ASSIGNMENT –
The exercise asks you to copy every line below in which "Continue" appears.

EXTRACTED INFORMATION –
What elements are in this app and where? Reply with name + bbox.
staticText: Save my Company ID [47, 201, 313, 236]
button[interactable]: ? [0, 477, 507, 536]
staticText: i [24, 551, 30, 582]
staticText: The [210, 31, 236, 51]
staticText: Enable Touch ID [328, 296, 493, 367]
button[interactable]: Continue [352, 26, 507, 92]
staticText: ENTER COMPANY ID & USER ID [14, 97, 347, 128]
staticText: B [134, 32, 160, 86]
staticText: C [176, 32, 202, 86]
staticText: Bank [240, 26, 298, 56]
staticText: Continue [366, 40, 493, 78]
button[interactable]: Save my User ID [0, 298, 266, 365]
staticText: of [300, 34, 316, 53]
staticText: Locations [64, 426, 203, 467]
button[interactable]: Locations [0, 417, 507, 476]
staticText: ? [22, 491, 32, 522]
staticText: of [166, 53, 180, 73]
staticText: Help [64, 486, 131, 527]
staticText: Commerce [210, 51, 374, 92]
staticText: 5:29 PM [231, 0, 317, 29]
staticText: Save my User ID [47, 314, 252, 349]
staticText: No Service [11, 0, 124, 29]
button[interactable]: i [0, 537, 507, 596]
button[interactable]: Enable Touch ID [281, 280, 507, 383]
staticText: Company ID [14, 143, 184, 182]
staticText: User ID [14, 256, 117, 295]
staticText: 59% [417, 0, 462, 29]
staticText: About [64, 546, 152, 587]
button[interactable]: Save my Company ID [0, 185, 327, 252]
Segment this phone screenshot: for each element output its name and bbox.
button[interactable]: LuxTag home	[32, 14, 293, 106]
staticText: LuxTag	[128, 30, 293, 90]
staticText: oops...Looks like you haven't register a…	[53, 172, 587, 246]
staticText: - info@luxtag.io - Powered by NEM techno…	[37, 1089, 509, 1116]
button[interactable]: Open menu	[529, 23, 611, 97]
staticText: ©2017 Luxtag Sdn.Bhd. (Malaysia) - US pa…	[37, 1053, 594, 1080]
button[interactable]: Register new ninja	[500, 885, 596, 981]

YOUR SOLUTION –
button[interactable]: Continue [352, 26, 507, 92]
staticText: Continue [366, 40, 493, 78]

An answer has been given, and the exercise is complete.